Uptake kinetics of zidovudine into cerebrospinal fluid (CSF) and brain tissue were determined in adult Sprague Dawley male rats after single intravenous injection of 6.7 mg/kg (25 mumol/kg). The drug kinetics in plasma followed biexponential disposition with an initial distribution half-life of approximately 11 minutes and an elimination half-life of 40 minutes. Over the plasma concentration range of 0.2 to 10 micrograms/ml, the cerebrospinal fluid to plasma ratio averaged 14.8 +/- 1.9% whereas the mean brain tissue to plasma ratio was 8.2 +/- 1.2% (uncorrected) or 2.3 +/- 1.8% (corrected) for the brain vascular space contribution.

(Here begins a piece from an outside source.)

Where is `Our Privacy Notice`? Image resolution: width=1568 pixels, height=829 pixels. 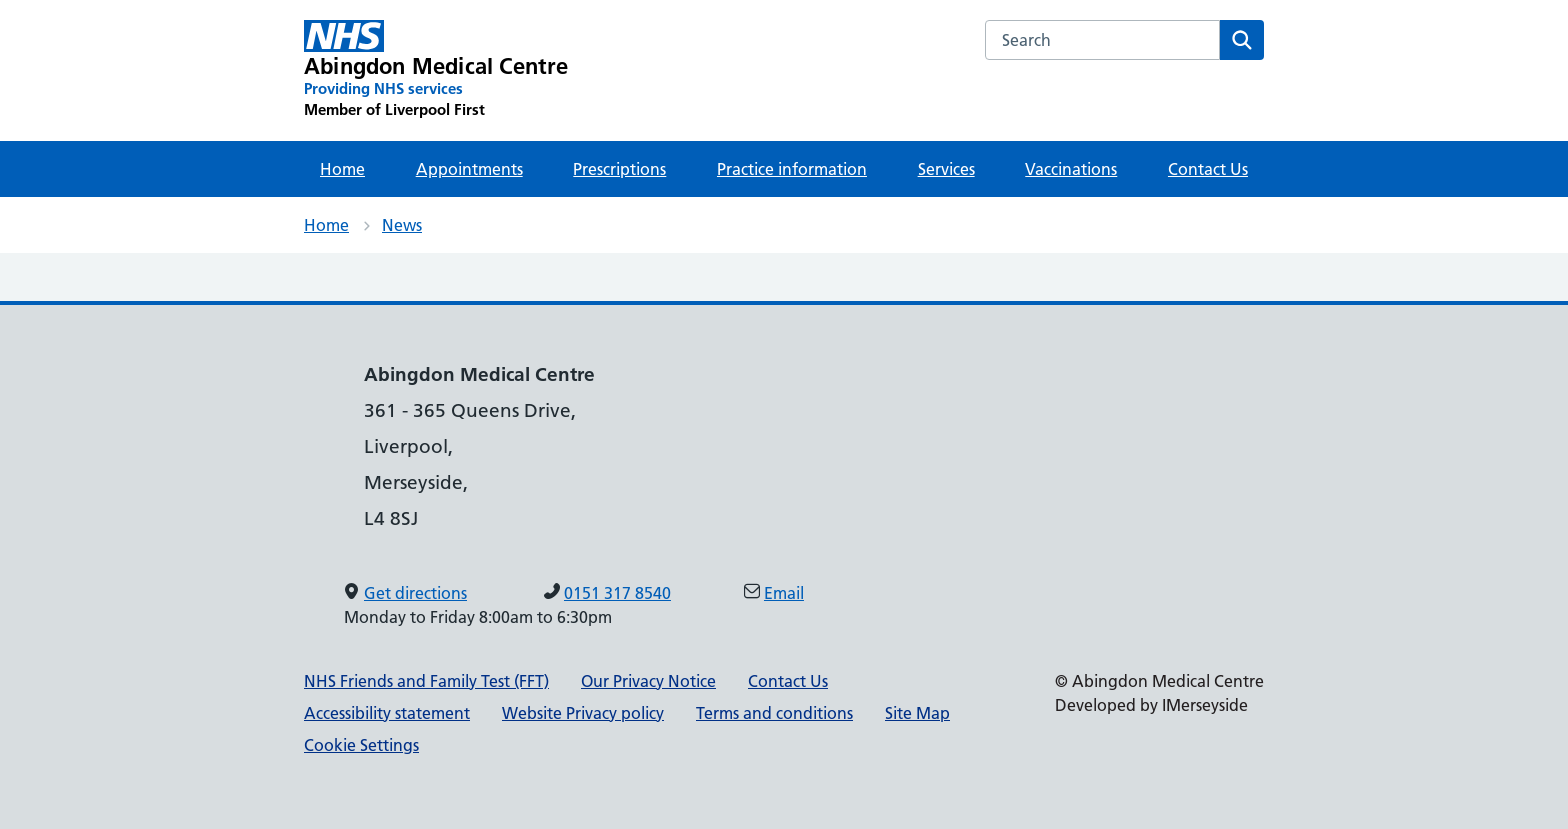 Our Privacy Notice is located at coordinates (648, 681).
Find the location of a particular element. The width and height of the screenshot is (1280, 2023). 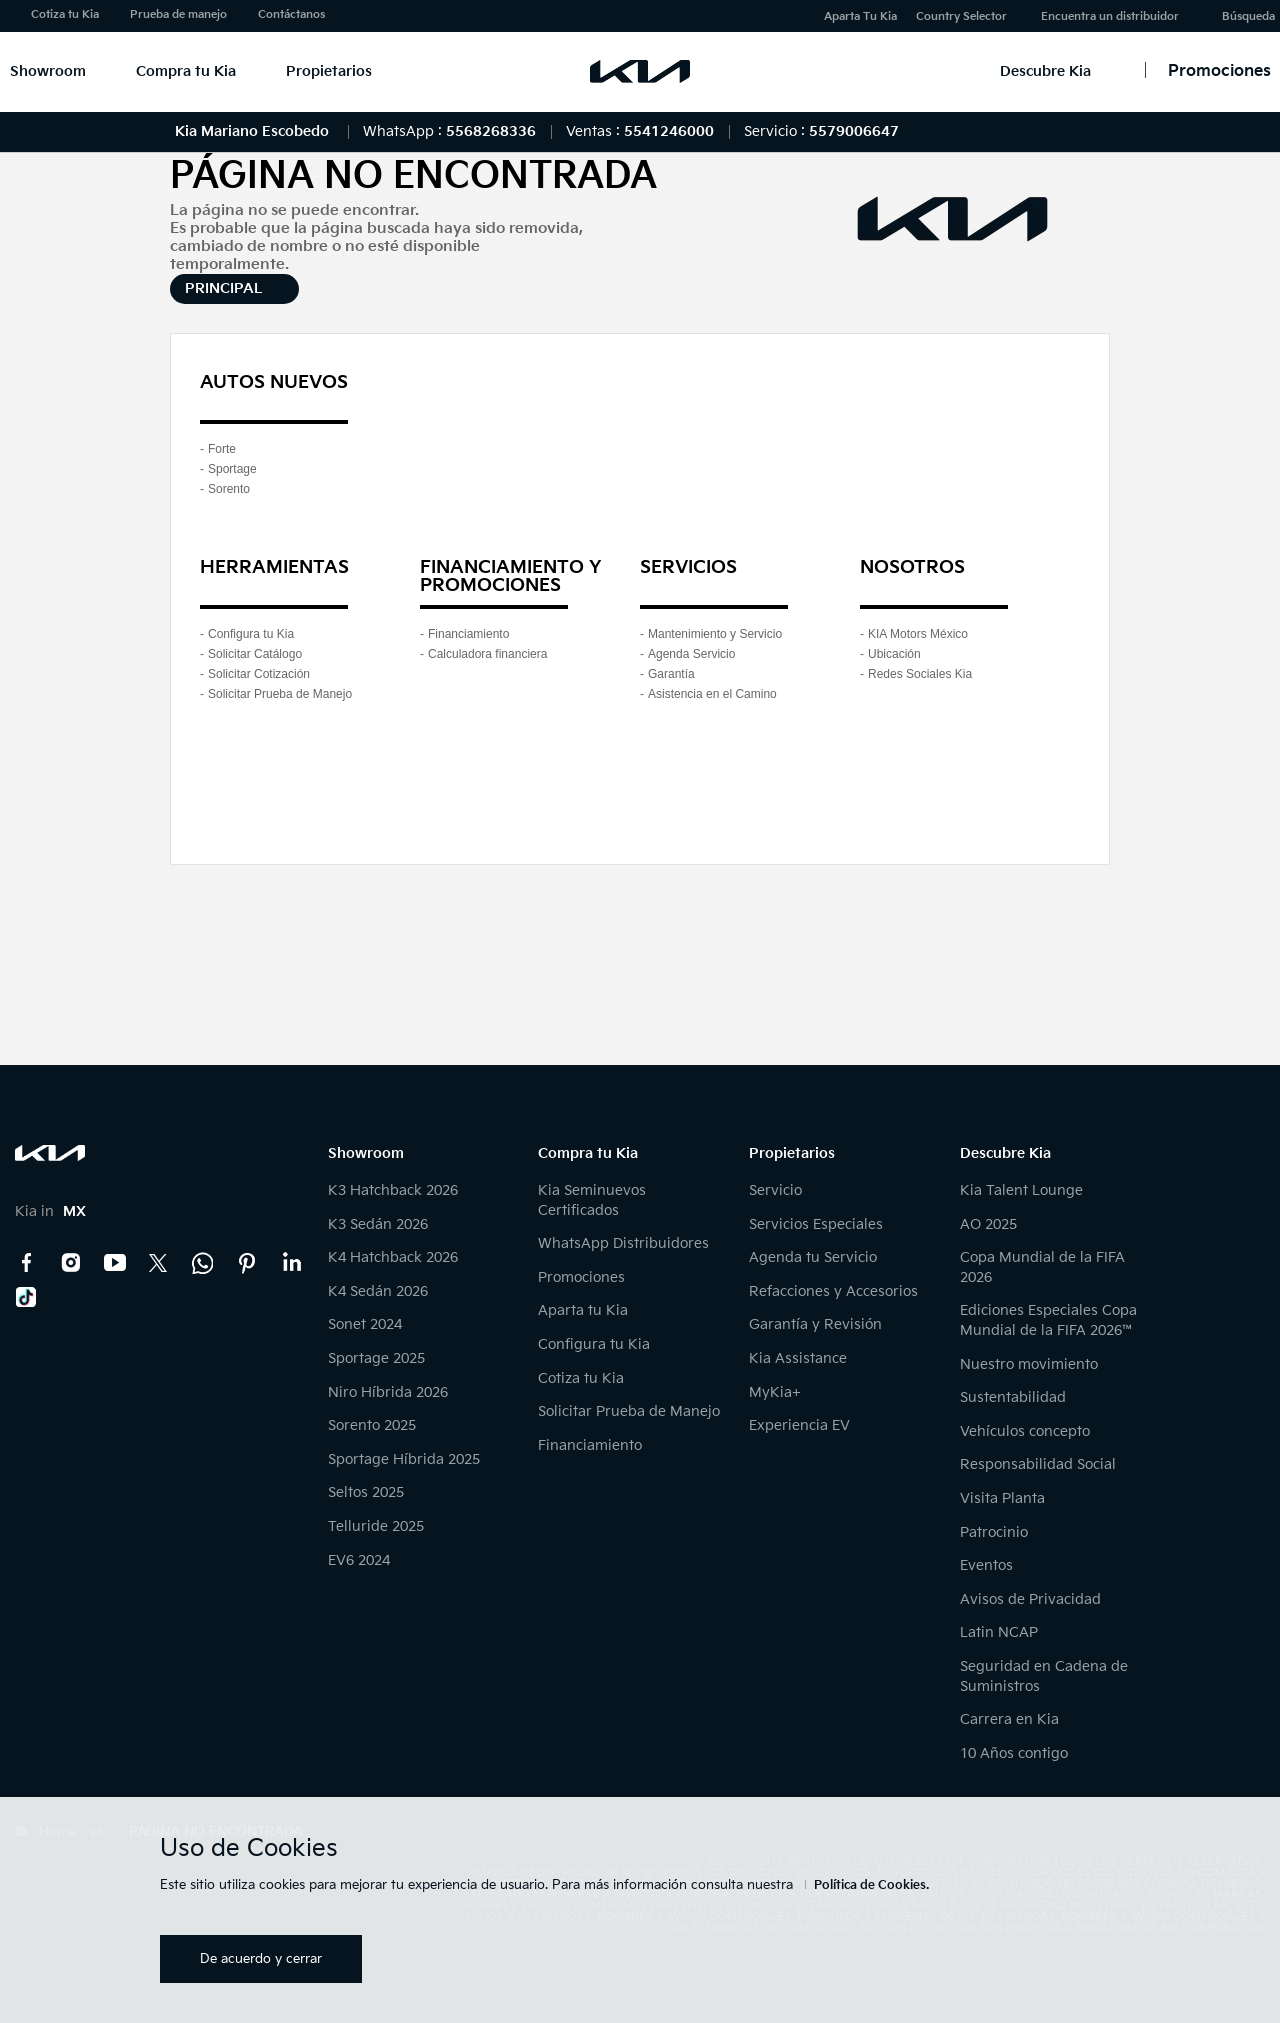 Política de Cookies. is located at coordinates (871, 1885). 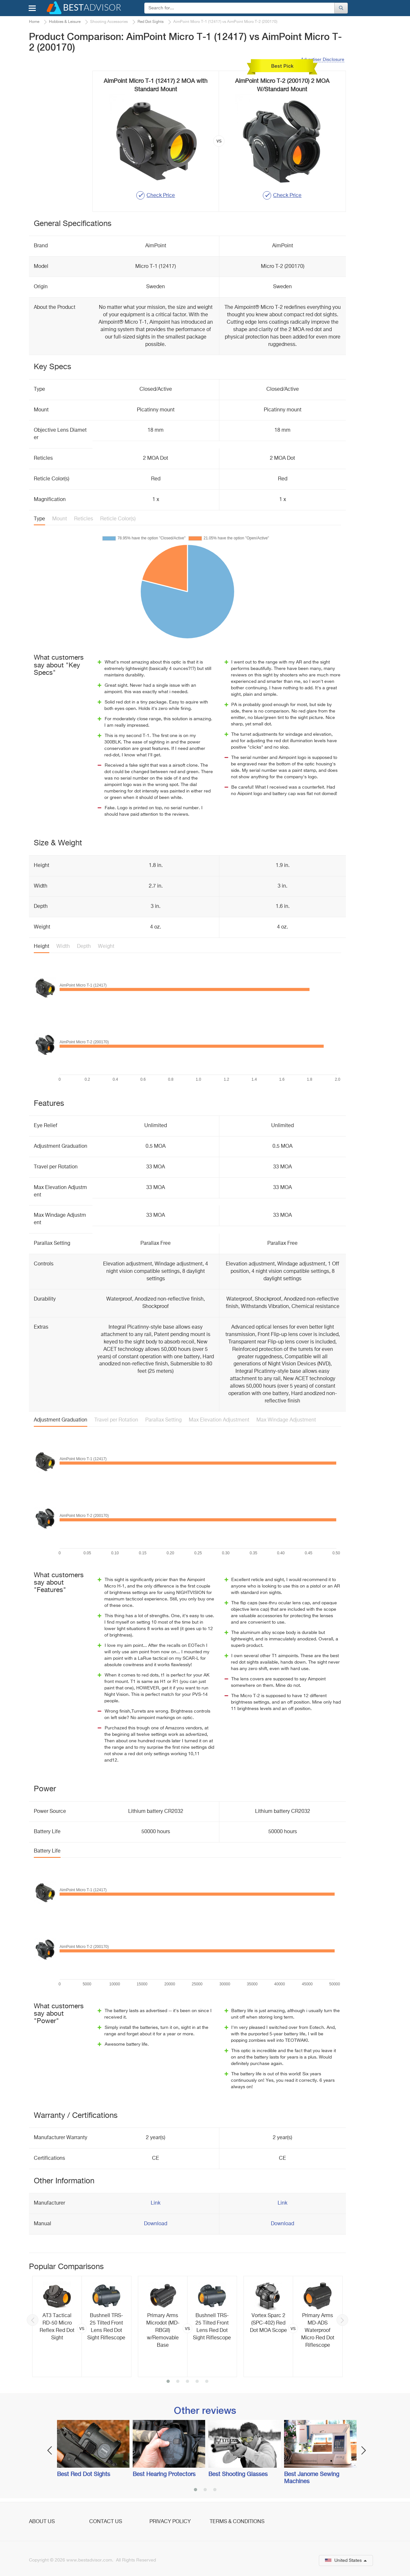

Simultaneous nonlinear regression analysis of brain, CSF and plasma concentration data indicate that the overall rate constant for efflux of drug from brain is approximately 75-fold higher and from CSF is 8-fold higher than the respective rate constants for influx. Thus, the ratio of the efflux to influx appears to be the predominant factor in determining the net accumulation of drug into CSF and brain parenchymal tissue.